Oui, on s’explique sur la tactique prévue, ce qui a été fait. Sur ce qu’on fait coureur par coureur. Par exemple sur Julian, après la Flèche, on va avoir une réunion avec tout le monde, sur les choses bien faites, les choses mal faites et ce qu’on peut améliorer etc.
Vous n’avez pas envie de revenir patron d’équipe sur le terrain pour faire bouger les choses ?
J’aurais peut-être dû partir en retraite il y a deux ans. Non en vrai, j’ai 85 personnes que j’adore, ils travaillent beaucoup. On a peut-être fait des erreurs mais c’est à nous d’y remédier. Je ne panique pas. Il faut travailler plus.
Avez-vous le budget pour être sur tous les fronts ?
Honnêtement, non. Ineos ont le double mais est-ce qu’ils ont brillé dans les classiques ? Non. Jumbo ont-ils gagné un Monument ? Non. Nous ne sommes pas budgétairement dans le Top 6 donc je ne vais pas me plaindre, c’est pas mal.
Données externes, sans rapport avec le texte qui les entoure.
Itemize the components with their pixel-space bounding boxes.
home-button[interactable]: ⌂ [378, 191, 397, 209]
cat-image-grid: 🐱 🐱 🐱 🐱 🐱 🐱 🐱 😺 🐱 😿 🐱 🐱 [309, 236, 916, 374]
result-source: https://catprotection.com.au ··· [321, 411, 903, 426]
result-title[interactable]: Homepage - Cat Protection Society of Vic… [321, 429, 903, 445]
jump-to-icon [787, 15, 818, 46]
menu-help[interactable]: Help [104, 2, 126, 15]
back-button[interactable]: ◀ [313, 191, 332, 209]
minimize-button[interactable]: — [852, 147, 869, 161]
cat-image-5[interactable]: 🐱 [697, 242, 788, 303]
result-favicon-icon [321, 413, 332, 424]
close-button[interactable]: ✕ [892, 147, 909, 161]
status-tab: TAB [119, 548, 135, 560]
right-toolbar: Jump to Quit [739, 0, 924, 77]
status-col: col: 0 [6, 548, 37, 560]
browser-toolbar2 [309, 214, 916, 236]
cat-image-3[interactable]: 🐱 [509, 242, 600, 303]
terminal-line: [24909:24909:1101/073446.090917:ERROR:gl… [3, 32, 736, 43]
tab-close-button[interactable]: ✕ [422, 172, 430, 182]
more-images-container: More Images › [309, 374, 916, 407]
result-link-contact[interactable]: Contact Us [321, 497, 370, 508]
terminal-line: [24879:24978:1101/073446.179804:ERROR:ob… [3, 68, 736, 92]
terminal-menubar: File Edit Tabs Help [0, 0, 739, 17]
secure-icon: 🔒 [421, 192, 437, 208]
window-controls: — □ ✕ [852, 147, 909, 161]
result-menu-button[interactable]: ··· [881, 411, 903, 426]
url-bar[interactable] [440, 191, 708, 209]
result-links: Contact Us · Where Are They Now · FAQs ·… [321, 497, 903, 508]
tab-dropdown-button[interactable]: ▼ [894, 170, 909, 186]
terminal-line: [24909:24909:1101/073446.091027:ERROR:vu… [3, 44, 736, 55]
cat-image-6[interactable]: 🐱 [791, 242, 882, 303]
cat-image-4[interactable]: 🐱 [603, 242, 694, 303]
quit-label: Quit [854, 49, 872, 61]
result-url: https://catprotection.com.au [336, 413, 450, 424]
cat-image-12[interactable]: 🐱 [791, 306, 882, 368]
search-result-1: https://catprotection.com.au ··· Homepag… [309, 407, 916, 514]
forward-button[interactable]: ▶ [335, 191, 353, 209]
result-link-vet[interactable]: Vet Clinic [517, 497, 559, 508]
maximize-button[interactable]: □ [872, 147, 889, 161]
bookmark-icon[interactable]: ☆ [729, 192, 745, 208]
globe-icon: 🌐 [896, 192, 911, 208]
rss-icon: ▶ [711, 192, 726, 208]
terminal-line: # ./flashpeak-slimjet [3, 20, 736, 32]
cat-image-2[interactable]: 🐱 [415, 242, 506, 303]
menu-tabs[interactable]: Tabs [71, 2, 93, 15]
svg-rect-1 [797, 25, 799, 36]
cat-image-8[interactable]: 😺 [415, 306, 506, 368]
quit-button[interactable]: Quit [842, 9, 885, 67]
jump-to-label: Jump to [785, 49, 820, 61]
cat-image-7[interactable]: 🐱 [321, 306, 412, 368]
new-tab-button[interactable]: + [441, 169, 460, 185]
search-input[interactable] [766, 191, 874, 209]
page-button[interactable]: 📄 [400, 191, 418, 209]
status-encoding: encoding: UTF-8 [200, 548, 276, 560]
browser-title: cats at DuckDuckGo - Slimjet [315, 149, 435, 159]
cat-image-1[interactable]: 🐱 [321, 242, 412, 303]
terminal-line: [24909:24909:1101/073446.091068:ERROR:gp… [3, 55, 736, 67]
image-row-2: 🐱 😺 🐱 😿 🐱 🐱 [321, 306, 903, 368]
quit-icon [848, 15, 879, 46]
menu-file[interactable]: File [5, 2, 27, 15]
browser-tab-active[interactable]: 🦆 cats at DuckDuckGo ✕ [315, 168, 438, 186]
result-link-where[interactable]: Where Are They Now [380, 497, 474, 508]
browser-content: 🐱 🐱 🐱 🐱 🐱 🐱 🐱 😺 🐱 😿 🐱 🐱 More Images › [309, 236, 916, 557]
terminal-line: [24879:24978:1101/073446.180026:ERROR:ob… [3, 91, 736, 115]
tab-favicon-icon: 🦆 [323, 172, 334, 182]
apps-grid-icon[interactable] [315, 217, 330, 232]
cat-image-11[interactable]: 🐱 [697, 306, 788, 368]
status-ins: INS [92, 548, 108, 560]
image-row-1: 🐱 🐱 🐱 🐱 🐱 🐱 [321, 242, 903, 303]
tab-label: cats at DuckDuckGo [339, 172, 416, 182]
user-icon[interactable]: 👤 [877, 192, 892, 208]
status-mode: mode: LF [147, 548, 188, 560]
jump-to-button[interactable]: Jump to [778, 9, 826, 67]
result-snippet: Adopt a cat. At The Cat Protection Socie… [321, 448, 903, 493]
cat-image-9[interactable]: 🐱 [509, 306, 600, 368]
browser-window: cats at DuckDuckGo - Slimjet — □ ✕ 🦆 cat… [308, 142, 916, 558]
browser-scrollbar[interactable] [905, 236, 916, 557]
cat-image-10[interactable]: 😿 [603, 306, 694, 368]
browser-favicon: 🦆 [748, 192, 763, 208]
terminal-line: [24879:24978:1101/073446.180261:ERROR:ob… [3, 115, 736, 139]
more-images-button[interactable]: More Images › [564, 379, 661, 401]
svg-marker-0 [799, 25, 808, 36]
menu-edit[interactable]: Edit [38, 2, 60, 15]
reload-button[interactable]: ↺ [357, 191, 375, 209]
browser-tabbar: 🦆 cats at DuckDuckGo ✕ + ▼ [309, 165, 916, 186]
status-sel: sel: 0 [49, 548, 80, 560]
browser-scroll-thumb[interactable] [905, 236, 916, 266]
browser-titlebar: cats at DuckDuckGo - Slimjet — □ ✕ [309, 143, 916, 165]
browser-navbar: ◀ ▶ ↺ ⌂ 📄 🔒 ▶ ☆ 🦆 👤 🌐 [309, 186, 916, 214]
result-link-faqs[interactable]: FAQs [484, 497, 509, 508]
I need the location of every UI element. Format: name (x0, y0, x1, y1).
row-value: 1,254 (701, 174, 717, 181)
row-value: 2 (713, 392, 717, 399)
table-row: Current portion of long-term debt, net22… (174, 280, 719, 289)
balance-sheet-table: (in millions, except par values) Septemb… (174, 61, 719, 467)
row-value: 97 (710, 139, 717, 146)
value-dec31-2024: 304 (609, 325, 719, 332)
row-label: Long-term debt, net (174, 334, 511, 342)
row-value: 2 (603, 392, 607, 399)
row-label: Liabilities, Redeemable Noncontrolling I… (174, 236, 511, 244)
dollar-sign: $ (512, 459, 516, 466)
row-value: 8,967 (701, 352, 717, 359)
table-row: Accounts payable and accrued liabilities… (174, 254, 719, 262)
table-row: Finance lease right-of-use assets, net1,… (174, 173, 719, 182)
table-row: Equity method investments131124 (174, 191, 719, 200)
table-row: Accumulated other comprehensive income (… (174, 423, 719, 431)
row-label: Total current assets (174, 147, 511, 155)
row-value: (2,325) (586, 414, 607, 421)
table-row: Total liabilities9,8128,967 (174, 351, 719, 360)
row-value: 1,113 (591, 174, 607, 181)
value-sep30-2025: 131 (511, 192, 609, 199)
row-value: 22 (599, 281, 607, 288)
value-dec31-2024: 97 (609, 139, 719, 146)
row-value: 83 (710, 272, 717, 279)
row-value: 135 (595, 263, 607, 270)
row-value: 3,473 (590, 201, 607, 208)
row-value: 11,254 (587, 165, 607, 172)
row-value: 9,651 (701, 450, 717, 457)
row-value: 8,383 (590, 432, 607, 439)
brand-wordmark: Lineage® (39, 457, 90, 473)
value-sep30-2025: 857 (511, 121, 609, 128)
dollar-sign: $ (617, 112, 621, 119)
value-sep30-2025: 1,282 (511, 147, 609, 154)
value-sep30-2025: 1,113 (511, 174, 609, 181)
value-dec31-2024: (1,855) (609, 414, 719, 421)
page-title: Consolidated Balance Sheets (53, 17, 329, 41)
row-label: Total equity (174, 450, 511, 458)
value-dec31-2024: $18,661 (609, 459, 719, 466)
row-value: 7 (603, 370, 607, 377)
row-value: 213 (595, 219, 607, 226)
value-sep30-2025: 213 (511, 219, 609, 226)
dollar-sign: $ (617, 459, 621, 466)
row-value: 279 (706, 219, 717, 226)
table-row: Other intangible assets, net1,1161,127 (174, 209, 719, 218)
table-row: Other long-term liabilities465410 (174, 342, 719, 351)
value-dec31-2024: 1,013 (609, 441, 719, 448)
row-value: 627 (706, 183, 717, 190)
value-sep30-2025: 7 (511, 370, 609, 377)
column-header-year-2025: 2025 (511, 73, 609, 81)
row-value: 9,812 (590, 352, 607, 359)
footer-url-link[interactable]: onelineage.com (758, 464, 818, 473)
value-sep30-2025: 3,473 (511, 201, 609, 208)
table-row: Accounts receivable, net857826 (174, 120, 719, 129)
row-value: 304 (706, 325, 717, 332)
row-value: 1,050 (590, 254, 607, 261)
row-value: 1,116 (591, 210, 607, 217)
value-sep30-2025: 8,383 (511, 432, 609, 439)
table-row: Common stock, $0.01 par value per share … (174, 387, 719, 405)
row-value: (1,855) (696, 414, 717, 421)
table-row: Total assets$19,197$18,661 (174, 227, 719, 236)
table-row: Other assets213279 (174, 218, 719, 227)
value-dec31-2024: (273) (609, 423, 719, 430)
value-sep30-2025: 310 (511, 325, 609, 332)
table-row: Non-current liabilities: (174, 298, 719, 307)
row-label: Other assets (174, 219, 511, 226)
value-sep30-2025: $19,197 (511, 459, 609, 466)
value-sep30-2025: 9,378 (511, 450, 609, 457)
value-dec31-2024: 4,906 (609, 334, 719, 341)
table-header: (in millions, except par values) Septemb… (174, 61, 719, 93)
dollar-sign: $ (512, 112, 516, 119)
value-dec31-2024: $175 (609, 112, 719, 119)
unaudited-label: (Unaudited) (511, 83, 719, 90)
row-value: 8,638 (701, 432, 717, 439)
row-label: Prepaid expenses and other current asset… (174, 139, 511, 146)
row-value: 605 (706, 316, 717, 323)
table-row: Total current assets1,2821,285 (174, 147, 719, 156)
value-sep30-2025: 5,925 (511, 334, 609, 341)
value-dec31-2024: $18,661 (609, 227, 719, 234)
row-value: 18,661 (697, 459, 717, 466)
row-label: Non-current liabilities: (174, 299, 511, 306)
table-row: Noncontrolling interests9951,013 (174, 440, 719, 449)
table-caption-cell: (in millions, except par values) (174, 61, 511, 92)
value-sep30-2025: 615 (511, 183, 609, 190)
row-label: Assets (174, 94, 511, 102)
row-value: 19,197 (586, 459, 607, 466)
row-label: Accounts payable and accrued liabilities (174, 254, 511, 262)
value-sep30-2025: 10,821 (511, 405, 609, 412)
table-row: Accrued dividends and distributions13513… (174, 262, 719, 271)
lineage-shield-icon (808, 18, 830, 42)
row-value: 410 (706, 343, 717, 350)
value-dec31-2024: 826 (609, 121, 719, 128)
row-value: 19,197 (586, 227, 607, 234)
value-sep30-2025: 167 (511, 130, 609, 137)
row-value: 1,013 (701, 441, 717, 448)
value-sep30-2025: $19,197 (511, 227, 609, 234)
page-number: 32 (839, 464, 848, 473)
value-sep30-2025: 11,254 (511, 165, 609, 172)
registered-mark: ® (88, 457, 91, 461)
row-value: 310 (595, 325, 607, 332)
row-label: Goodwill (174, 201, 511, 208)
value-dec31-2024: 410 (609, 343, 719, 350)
Il y a des équipes qui ont plus de budget et qui ont moins de résultats.
Marc Madiot veut instaurer un salary cap, vous partagez son avis ?
Je l’aime bien car il a une grande gueule comme moi. Je n’ai pas de problème avec Marc mais je suis démocrate. Peut-être que ça ne fonctionne pas mais je ne pense pas qu’on ait besoin d’un dictateur. (...) C’est une discussion qu’il est compliqué d’avoir maintenant. Moi je suis triste car j’ai eu beaucoup de jeunes coureurs et je n’ai jamais eu un euro de formation. Je suis pour un transfer system contrôlé, pas des choses qui sont arrivées dans le foot ou le manager touche des choses du club et du joueur, ça non. Si on a ce système, je peux avoir facilement un million d’euros en caisse en cas de besoin. Maintenant un coureur quand vous avez de la chance, il vous dit merci et vous ne gagnez pas un euro avec ça. Ils disent aussi que je suis contre mais je rappelle que j’ai 37 coureurs chez les femmes, 15 dans mon équipe d’Espoirs et 29 chez nous. Qui fait mieux ?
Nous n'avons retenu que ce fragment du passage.